Summary

Rate limiting rejects or delays requests above a defined quota. Throttling slows clients down to protect capacity or enforce fairness.

Interview Points

  • Rate limiting is quota enforcement: requests per user, IP, token, or tenant.
  • Throttling is dynamic slowing, often based on load or policy.
  • Common algorithms: token bucket, leaky bucket, fixed window, sliding window.
  • Return clear signals like HTTP 429 and Retry-After.
  • Apply limits at API gateway, service layer, or per-resource boundary.

2-3 Minute Interview Script

“I separate rate limiting and throttling by intent. Rate limiting enforces a quota, like 100 requests per minute per API key. Throttling slows or delays traffic, often when a system or tenant is consuming too much capacity.

In a design, I would choose the limit dimension carefully: user, IP, token, tenant, endpoint, or resource. I would usually implement coarse limits at the API gateway and finer limits near the service that owns the resource.

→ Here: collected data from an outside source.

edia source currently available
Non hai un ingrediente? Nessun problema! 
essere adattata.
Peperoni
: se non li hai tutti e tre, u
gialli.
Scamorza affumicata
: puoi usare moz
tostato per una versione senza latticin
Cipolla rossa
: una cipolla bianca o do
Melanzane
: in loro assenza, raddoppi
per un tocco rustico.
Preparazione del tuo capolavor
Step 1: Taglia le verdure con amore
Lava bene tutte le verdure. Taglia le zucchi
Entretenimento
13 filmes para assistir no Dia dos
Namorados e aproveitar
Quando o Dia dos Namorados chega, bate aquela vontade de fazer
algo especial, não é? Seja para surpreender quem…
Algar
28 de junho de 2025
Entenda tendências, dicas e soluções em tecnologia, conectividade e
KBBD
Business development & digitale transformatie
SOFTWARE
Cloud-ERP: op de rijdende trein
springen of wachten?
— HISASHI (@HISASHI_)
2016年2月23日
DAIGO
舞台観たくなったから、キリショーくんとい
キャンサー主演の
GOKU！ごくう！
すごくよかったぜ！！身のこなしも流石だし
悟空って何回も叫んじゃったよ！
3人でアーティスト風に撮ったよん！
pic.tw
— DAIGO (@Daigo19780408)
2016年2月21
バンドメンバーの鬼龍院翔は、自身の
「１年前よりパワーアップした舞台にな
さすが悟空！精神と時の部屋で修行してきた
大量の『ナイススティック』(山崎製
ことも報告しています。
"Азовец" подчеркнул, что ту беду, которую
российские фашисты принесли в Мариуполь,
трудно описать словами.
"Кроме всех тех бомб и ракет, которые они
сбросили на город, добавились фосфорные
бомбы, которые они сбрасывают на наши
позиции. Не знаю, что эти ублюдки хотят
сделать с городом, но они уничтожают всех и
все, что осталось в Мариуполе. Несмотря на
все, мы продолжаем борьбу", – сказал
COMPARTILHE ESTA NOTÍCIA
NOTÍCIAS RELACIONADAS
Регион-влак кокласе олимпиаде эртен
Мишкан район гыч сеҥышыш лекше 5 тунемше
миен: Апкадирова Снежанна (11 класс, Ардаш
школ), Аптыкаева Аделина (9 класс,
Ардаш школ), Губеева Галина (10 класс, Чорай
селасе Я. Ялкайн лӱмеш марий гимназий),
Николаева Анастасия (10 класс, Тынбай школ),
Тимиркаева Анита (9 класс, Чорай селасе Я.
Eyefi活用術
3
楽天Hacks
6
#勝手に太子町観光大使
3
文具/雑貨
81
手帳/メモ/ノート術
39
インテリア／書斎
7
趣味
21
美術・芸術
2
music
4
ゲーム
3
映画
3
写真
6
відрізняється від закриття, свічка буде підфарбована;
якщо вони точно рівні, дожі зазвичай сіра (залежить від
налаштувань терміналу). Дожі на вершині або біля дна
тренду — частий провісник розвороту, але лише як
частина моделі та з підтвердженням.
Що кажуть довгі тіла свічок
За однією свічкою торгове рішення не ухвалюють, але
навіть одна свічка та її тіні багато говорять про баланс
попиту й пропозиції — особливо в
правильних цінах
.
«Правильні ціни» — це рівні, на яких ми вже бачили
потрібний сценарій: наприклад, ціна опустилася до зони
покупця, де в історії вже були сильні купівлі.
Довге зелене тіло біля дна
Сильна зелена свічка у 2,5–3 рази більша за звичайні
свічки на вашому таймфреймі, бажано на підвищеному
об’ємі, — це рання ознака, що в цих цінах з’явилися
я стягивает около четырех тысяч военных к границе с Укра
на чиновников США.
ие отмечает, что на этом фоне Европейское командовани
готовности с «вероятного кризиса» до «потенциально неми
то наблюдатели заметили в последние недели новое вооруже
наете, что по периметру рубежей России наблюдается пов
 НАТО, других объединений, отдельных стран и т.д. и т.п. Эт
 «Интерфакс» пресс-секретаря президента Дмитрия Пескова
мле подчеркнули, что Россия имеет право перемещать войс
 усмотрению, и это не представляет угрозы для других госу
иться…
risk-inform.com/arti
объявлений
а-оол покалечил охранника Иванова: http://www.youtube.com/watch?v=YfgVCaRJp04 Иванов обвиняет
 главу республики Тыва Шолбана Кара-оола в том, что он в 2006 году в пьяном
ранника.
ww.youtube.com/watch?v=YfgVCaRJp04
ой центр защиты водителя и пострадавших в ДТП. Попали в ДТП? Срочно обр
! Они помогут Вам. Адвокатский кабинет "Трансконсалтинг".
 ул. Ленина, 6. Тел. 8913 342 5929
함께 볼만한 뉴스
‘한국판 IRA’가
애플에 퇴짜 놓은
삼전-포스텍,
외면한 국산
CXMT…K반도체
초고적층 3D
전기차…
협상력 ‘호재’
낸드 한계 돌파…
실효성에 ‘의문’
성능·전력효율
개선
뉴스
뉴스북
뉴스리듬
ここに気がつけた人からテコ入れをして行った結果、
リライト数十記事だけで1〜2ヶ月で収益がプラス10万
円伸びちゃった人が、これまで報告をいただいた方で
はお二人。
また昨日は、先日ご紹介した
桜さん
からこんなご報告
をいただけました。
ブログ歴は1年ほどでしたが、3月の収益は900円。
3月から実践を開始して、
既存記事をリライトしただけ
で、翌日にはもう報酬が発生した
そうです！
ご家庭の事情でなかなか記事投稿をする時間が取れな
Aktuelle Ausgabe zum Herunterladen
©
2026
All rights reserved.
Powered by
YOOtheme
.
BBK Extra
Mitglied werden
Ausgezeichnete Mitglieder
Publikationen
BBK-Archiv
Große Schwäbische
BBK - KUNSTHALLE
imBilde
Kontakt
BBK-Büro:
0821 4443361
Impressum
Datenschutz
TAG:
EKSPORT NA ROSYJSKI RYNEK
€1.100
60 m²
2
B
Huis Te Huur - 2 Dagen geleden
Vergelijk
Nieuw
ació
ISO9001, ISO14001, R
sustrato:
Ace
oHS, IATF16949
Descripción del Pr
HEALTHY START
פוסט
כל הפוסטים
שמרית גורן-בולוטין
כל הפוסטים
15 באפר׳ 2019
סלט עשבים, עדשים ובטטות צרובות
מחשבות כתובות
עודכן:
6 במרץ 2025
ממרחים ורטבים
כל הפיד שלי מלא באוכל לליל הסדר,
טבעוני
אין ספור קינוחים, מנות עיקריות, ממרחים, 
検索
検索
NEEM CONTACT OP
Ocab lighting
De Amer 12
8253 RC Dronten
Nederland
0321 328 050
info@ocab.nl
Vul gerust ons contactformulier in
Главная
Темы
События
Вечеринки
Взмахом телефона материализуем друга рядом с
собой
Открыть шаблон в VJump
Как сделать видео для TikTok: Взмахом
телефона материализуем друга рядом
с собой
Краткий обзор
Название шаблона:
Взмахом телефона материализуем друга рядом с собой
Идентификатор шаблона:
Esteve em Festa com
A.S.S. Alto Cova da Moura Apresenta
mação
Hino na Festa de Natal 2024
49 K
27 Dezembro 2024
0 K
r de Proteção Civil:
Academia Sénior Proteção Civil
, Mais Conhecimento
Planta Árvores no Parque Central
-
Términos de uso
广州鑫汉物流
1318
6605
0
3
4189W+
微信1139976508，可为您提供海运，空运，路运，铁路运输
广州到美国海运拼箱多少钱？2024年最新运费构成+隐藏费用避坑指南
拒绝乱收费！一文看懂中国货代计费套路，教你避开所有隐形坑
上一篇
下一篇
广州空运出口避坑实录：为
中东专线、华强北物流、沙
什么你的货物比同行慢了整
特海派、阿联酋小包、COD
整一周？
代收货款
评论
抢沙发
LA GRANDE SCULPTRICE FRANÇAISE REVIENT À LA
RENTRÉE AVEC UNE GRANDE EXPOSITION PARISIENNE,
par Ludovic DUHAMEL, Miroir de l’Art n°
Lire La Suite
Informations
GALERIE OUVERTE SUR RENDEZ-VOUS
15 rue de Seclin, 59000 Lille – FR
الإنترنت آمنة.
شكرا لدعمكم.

Token bucket is a common choice because it allows bursts while preserving an average rate. For clients, the system should return 429 with a retry hint so well-behaved callers can back off.

The senior point is fairness. Limits protect the system, but they also protect other users from noisy neighbors.”

Follow-Ups

  • Token bucket vs leaky bucket?
  • Where should rate limiting live?